Сказав это и не желая продолжать разговор с любопытным портье, Дутрлез поспешил выйти в ворота. Размышляя о словах Маршфруа и действительно не вполне доверяя им, ибо портье мог заспаться и машинально отворить Жюльену, Альбер повернул к бульвару Гаусмана по направлению к кафе, где его ждали, и вдруг новое сомнение посетило его самого.

«А пожалуй, Маршфруа и прав, Жюльен не мог войти прежде меня. Мы с Куртомером простояли не менее десяти минут у ворот, а его не видели. Как же я мог встретить его на лестнице — он давно бы успел войти к себе».

Тут мысли его перервались, он уже шел по бульвару и вдруг заметил немного впереди себя двух женщин, идущих рядом. Одна их них ростом и походкой напоминала ему Арлету, другая же, судя по костюму, казалась горничной. Дутрлез прибавил шагу, чтобы обогнать их. Та, которую он принял за прислугу, обернулась, и он действительно узнал горничную мадемуазель де ля Кальпренед.

«Куда может она идти так рано и в сопровождении прислуги?
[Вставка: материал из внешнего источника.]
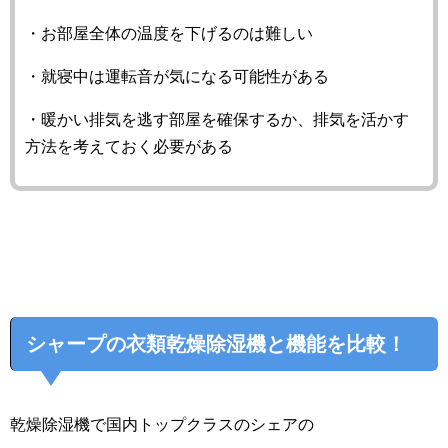
・お部屋全体の温度を下げるのは難しい
・就寝中は運転音が気になる可能性がある
・暖かい排気を逃す部屋を確保するか、排気を活かす
方法を考えておく必要がある
シャープの衣類乾燥除湿機と機能を比較！
乾燥除湿機で国内トップクラスのシェアの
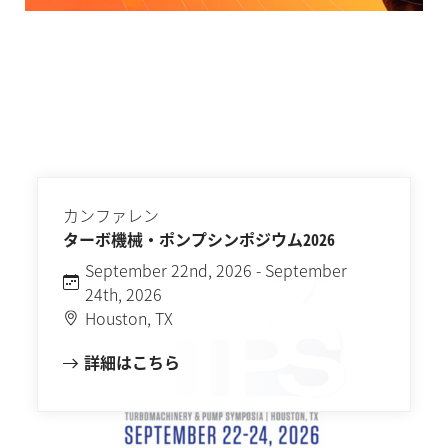
カンファレン
ターボ機械・ポンプシンポジウム2026
September 22nd, 2026 - September
24th, 2026
Houston, TX
詳細はこちら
На урок музыки или рисования? Но ей уже двадцать лет, и с прошлого года, как я слышал, она перестала брать уроки!»

Почти догнав Арлету в конце бульвара, Дутрлез не осмелился не только заговорить с ней, но даже подойти ближе, и остановился в ожидании. Ждать ему пришлось недолго. Поравнявшись с церковью святого Августина, обе женщины повернули налево и вошли в церковь.

«Так вот куда она шла — молиться! У бедной девушки, должно быть, невесело на душе. Аах, если б я мог помочь ее горю, образумив Жюльена!» — И Дутрлез, прибавив шагу, поспешил в кафе.
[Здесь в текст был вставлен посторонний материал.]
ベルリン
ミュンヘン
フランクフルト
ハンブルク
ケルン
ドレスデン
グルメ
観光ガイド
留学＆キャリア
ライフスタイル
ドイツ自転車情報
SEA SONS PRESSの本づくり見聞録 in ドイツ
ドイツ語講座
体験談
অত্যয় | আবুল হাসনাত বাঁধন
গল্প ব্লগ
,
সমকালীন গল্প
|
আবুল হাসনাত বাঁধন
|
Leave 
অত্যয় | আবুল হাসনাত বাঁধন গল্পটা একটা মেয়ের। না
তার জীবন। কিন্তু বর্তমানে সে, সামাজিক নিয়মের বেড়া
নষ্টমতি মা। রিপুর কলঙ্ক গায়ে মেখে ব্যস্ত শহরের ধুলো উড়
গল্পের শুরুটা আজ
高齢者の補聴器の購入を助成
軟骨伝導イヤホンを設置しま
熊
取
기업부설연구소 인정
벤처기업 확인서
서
Ля Кальпренеда там еще не было, что немало удивило Альбера. Хотя ресторан наполнялся только к двенадцати часам, но человеку, нуждающемуся в услугах другого, естественно прийти на свидание первым. Заказав две дюжины устриц, Дутрлез выбрал самый отдаленный столик в противоположном углу ресторана и в ожидании Жюльена стал обдумывать предстоящий разговор. Конечно, он начнет прямо с предложения своего кошелька и затем уже мало-помалу перейдет к ночной встрече на лестнице, что даст ему возможность выяснить историю опалов и многое другое.

Он размышлял не менее двадцати минут, прежде чем Жюльен показался наконец на пороге ресторана.
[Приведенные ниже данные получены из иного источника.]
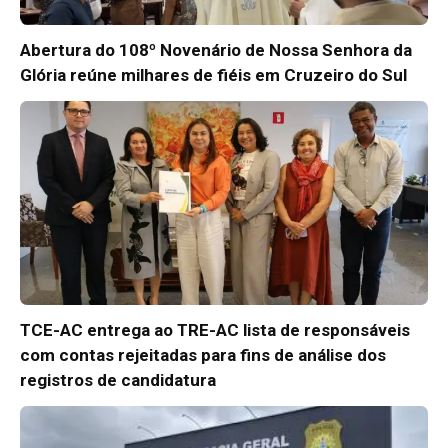
Abertura do 108º Novenário de Nossa Senhora da
Glória reúne milhares de fiéis em Cruzeiro do Sul
TCE-AC entrega ao TRE-AC lista de responsáveis
com contas rejeitadas para fins de análise dos
registros de candidatura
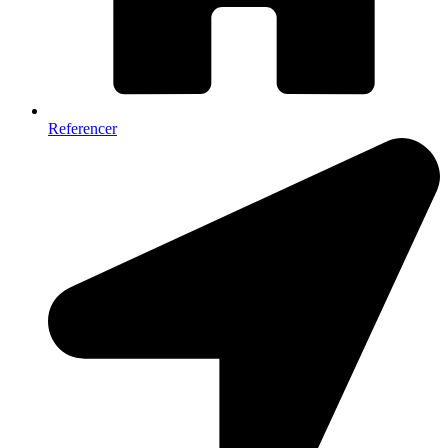
Referencer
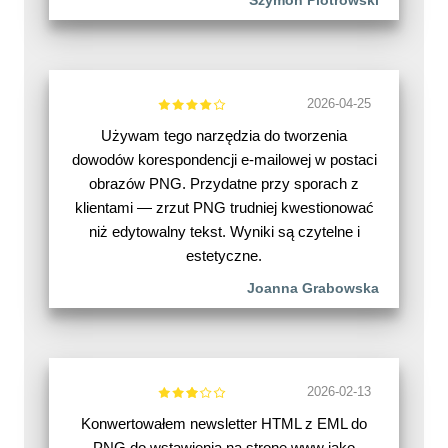
Szymon Piotrowski
2026-04-25
Używam tego narzędzia do tworzenia
dowodów korespondencji e-mailowej w postaci
obrazów PNG. Przydatne przy sporach z
klientami — zrzut PNG trudniej kwestionować
niż edytowalny tekst. Wyniki są czytelne i
estetyczne.
Joanna Grabowska
2026-02-13
Konwertowałem newsletter HTML z EML do
PNG do wstawienia na stronę www jako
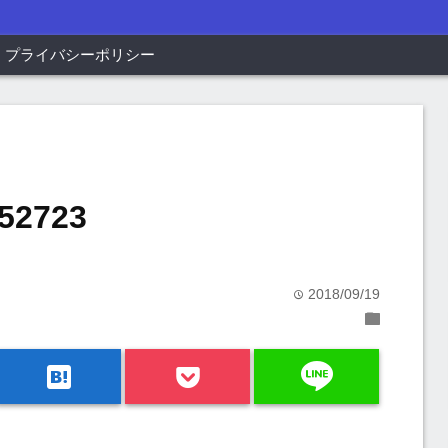
プライバシーポリシー
52723
2018/09/19
time
folder
line
hatenabookmark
Брат Арлеты был высокий брюнет с правильными чертами и очень симпатичной физиономией, если бы не вечно блуждающий беспокойный взгляд больших черных глаз и высокомерное выражение, никогда не покидавшее его подвижного лица, носившего в этот день явный отпечаток бурно проведенной ночи.

Увидав Дутрлеза, он просиял и поспешно направился в его сторону.

— Мне передали ваше письмо сегодня утром, — радушно заговорил Альбер, протягивая ему обе руки, — и вот я здесь, весь к вашим услугам. Благодарю, что подумали обо мне. Но прежде всего позавтракаем, я голоден как волк.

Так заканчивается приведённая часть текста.